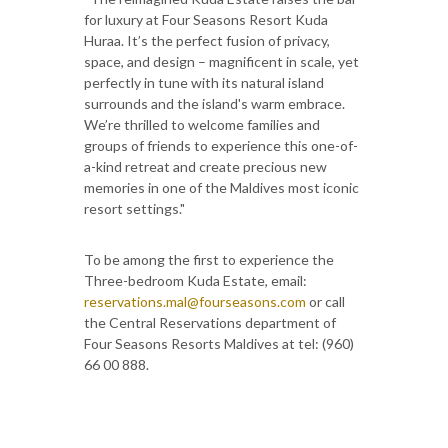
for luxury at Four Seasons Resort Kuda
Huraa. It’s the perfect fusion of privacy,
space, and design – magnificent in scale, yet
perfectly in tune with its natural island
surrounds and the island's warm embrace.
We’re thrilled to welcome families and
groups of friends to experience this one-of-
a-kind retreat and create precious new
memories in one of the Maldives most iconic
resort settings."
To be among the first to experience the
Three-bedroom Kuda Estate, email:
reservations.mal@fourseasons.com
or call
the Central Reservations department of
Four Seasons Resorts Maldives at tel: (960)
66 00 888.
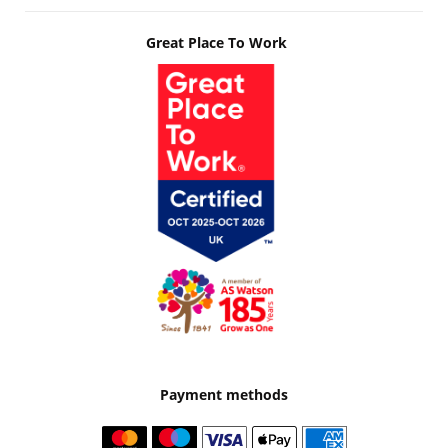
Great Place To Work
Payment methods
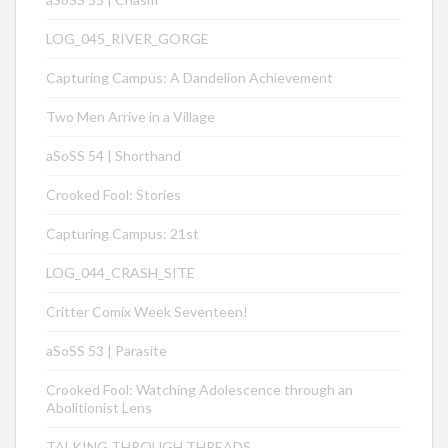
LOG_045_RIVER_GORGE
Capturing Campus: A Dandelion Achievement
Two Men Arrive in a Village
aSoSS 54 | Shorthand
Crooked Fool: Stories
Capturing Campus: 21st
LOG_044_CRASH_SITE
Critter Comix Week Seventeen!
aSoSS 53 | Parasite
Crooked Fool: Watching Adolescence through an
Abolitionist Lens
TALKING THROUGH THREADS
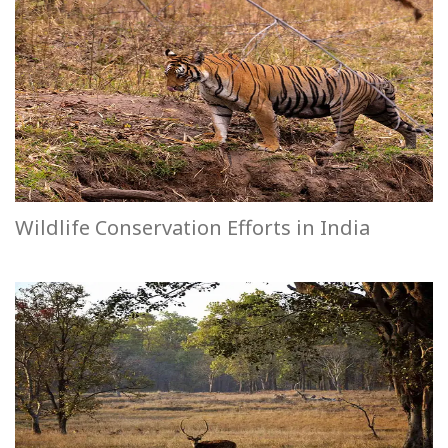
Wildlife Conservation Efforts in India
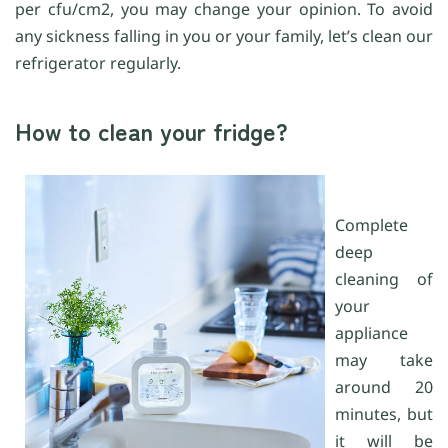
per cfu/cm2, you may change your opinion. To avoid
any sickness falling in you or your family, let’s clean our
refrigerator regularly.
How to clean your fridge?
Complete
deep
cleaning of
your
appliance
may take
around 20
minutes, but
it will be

### Problem to work on
For this exercise, restate the material exactly and skip every picture.

### Exercise output
for luxury at Four Seasons Resort Kuda
Huraa. It’s the perfect fusion of privacy,
space, and design – magnificent in scale, yet
perfectly in tune with its natural island
surrounds and the island's warm embrace.
We’re thrilled to welcome families and
groups of friends to experience this one-of-
a-kind retreat and create precious new
memories in one of the Maldives most iconic
resort settings."
To be among the first to experience the
Three-bedroom Kuda Estate, email:
reservations.mal@fourseasons.com
or call
the Central Reservations department of
Four Seasons Resorts Maldives at tel: (960)
66 00 888.
Great Place To Work
Payment methods
LOG_045_RIVER_GORGE
Capturing Campus: A Dandelion Achievement
Two Men Arrive in a Village
aSoSS 54 | Shorthand
Crooked Fool: Stories
Capturing Campus: 21st
LOG_044_CRASH_SITE
Critter Comix Week Seventeen!
aSoSS 53 | Parasite
Crooked Fool: Watching Adolescence through an
Abolitionist Lens
TALKING THROUGH THREADS
Wildlife Conservation Efforts in India
per cfu/cm2, you may change your opinion. To avoid
any sickness falling in you or your family, let’s clean our
refrigerator regularly.
How to clean your fridge?
Complete
deep
cleaning of
your
appliance
may take
around 20
minutes, but
it will be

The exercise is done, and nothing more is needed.